Vor gut einem Jahr, Ende September 2014, habe ich ihn hier zuletzt besucht. Nachts hielten am kleinen Bahnhof Militärkonvois in Richtung Ukraine: Sattelschlepper mit Panzerfahrzeugen, Kommandowagen und Wagen voll mit Berufssoldaten.
Am Konvoi huschten fliegende Händlerinnen vorbei, die Passagiere warteten auf ihre Züge. Das Flutlicht auf dem Bahnsteig machte die Dunkelheit ringsum noch dichter, nichts war zu erkennen.
Alle machten mit bei dem Spiel
Die Bewohner gaben sich Mühe, stramm und forsch zu wirken. Die Männer erklärten ihren Begleiterinnen – etwas angeberisch, schaut her, was wir für Dinge wissen! – den Zweck der Militärtechnik. Den Soldaten schenkten sie Zigaretten. Diese rauchten und schauten in die Dunkelheit. Mit leichter Überheblichkeit sprachen sie mit den Zivilisten, ihre Antworten waren einsilbig.
Alle machten mit bei einem Spiel: Wir wissen, dass ihr wisst, wohin wir fahren. Aber davon sagen wir euch nichts. Eine alte Piroggen-Verkäuferin segnete den Zug mit einem Kreuzzeichen. Söhnchen, Söhnchen, murmelte sie. Der Befehl kam, die Söhnchen stiegen ein. Der Zug setzte sich in Bewegung, in einen schändlichen Krieg, mit dem Russland angeblich nichts zu tun hat.
Und wir, wir gingen nach Hause. Wir gingen nach Hause in der dichten Dunkelheit der Herbstnacht. Plötzlich tauchte ein schwaches Lämpchen auf, das gerade mal einen Meter eines robusten Zauns beleuchtete.

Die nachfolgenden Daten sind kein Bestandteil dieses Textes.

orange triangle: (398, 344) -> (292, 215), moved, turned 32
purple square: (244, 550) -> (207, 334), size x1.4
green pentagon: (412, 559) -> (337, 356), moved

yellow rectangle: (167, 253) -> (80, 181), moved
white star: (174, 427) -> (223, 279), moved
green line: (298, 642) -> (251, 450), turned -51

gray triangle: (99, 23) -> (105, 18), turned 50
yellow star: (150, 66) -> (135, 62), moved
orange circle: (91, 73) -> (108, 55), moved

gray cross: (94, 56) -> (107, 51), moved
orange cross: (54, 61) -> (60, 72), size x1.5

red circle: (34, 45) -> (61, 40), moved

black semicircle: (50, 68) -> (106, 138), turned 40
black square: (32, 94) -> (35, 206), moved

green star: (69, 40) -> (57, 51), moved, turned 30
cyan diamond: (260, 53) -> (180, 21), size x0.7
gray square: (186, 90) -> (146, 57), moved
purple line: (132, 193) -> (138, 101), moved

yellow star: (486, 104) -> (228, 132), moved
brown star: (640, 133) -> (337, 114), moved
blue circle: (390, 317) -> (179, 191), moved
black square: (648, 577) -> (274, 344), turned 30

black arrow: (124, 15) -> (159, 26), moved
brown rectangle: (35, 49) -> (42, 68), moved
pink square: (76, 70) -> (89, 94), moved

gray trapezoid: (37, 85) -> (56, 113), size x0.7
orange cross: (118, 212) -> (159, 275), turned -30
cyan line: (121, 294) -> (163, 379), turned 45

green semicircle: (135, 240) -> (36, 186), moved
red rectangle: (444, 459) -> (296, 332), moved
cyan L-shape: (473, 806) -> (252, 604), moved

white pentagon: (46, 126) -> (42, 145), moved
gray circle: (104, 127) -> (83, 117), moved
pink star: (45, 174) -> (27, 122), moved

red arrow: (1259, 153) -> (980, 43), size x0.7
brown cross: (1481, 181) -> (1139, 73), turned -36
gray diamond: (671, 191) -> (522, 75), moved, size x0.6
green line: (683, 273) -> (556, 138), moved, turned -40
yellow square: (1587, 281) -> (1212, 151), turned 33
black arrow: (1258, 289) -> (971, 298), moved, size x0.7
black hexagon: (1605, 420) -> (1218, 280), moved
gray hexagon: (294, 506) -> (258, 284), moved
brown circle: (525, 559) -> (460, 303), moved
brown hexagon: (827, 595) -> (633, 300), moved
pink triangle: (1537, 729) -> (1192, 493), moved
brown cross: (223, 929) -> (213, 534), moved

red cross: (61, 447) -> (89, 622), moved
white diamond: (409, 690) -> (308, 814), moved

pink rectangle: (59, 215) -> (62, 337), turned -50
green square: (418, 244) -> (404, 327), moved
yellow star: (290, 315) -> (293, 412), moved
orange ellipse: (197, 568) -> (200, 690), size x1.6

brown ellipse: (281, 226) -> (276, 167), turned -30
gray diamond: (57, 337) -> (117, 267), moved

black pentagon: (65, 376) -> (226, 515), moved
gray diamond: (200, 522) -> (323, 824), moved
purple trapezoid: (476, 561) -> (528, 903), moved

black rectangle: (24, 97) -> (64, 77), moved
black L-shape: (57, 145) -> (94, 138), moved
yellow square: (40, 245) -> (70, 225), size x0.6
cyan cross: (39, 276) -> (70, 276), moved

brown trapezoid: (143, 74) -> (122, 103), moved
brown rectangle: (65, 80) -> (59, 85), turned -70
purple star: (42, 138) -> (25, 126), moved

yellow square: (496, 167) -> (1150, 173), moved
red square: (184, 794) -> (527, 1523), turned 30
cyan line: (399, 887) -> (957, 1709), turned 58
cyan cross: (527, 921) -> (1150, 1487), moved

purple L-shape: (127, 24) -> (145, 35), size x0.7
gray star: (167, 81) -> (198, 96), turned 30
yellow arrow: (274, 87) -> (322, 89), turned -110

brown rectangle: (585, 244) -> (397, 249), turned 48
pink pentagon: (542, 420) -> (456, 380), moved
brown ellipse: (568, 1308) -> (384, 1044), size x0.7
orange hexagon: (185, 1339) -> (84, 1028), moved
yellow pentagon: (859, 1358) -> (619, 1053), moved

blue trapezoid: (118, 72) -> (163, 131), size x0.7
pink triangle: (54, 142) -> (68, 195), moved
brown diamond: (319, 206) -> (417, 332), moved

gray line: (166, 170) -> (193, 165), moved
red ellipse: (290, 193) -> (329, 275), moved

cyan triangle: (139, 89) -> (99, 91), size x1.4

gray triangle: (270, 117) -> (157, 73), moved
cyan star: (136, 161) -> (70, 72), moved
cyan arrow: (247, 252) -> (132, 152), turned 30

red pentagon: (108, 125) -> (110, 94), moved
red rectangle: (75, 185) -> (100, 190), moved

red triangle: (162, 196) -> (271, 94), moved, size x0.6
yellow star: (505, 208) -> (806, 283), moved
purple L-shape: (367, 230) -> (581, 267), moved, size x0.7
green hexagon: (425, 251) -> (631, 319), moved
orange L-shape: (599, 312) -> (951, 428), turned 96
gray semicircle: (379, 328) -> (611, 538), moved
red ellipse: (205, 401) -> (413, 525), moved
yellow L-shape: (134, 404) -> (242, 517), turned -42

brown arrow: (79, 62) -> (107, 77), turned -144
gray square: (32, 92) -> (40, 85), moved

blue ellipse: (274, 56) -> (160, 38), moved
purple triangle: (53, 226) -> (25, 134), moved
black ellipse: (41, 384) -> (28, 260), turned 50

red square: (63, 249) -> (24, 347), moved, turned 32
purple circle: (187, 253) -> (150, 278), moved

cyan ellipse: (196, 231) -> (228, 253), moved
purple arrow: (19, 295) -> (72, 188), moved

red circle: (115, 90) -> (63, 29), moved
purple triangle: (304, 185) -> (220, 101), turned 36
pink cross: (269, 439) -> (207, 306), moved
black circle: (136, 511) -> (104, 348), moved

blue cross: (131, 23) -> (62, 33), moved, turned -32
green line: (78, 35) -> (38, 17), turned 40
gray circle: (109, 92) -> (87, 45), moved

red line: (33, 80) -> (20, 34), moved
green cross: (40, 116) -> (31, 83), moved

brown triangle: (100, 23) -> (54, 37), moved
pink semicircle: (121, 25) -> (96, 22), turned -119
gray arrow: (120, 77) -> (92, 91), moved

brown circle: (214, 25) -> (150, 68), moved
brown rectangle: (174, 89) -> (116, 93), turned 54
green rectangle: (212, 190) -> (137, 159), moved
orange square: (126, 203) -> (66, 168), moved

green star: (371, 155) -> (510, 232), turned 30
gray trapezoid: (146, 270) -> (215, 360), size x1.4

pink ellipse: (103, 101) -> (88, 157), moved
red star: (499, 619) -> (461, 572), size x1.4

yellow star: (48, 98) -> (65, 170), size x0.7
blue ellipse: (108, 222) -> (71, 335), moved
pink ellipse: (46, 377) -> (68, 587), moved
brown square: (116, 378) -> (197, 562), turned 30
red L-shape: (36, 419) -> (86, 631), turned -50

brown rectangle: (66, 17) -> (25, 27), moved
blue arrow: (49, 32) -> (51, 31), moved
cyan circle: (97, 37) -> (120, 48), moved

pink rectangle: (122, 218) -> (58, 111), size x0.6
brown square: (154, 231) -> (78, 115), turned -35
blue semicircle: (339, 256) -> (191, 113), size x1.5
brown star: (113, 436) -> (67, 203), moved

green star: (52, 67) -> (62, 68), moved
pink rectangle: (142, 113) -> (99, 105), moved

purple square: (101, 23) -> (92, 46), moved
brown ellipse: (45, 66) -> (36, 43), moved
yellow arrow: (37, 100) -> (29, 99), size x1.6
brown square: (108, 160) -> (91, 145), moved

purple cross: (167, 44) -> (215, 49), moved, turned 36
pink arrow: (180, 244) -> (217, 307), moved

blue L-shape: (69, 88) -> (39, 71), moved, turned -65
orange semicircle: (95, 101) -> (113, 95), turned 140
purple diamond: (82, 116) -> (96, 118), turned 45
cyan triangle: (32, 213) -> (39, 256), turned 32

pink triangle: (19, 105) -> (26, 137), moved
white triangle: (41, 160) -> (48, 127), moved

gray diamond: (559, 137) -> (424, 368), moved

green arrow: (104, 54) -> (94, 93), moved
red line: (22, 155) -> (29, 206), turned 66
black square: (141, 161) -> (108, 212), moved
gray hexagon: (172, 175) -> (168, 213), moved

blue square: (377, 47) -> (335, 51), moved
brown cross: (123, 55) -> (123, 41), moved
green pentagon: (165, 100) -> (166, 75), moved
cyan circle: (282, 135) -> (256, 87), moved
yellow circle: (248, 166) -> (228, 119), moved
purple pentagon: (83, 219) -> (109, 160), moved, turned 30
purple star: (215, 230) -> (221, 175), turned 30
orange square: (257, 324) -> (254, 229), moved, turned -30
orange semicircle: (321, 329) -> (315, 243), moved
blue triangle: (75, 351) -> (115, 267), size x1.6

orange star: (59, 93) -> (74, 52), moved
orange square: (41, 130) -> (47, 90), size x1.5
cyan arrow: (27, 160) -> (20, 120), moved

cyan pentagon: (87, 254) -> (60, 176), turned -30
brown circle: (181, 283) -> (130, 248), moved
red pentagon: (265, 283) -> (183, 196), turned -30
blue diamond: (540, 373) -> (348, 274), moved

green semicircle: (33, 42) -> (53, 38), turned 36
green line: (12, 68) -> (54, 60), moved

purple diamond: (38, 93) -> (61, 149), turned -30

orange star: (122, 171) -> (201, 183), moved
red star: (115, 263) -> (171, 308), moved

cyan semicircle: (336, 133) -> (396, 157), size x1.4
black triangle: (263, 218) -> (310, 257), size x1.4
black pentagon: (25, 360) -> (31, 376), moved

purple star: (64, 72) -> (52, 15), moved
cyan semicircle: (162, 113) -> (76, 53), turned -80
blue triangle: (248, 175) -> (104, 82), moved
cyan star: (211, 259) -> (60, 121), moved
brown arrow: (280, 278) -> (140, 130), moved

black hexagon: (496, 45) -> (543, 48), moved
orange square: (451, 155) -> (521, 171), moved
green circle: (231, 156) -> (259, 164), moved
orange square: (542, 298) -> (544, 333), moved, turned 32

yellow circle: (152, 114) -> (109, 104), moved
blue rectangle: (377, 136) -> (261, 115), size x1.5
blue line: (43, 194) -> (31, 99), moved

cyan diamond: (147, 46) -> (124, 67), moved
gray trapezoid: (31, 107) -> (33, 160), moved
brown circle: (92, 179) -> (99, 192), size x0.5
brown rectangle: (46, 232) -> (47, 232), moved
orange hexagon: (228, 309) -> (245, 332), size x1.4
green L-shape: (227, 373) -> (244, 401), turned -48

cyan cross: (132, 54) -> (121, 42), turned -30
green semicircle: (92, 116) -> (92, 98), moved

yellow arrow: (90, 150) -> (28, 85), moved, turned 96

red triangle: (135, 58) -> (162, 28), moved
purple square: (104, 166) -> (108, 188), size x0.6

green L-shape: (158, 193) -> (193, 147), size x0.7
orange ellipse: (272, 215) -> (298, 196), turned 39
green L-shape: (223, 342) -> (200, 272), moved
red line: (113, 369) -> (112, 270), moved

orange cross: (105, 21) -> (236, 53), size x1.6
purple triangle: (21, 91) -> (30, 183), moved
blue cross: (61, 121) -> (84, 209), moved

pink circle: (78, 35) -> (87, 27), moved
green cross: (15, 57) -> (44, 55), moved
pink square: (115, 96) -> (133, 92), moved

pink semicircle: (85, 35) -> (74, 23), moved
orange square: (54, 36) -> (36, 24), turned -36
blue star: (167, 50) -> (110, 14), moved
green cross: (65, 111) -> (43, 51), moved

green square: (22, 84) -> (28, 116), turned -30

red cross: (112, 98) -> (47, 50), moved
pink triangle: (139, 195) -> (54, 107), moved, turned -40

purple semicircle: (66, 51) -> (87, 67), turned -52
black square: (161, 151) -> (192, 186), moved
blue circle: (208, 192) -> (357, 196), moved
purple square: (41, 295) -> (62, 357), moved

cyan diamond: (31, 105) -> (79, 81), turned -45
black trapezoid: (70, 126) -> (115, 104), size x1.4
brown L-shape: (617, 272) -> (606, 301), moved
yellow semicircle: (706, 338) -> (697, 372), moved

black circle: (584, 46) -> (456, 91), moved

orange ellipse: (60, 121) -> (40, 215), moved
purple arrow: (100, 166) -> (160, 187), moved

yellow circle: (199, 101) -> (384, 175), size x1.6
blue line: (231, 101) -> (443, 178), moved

Darin: ein Fenster, umrahmt von Blech.
Bitterer Lohn für den Kriegsdienst
Jemand kroch in der Dunkelheit der Gosse auf allen Vieren – vielleicht Menschen, vielleicht Hunde. Geschlucke, Geschlurfe, glucksendes Geschimpfe, zu zweit, zu dritt? In der Dunkelheit nicht auszumachen. Einer stand mühsam auf, murmelte ein „Gutenacht“ und sackte ab auf das ausgetrocknete Gras.
„Er hat in Afghanistan gedient”, brach mein Offiziersfreund das Schweigen. „Man nennt ihn Pawel, der Afghane.” Irgendwo in der Ferne rollte der Zug mit neuen Soldaten in einen neuen Krieg. Und hier, im Dreck, starb Tag für Tag, Jahr für Jahr – wie robust doch der menschliche Körper ist! – immer noch ein Soldat eines alten Krieges. Einer, der auch Jahrzehnte später noch den bitteren Lohn für seinen Kriegsdienst bekommt.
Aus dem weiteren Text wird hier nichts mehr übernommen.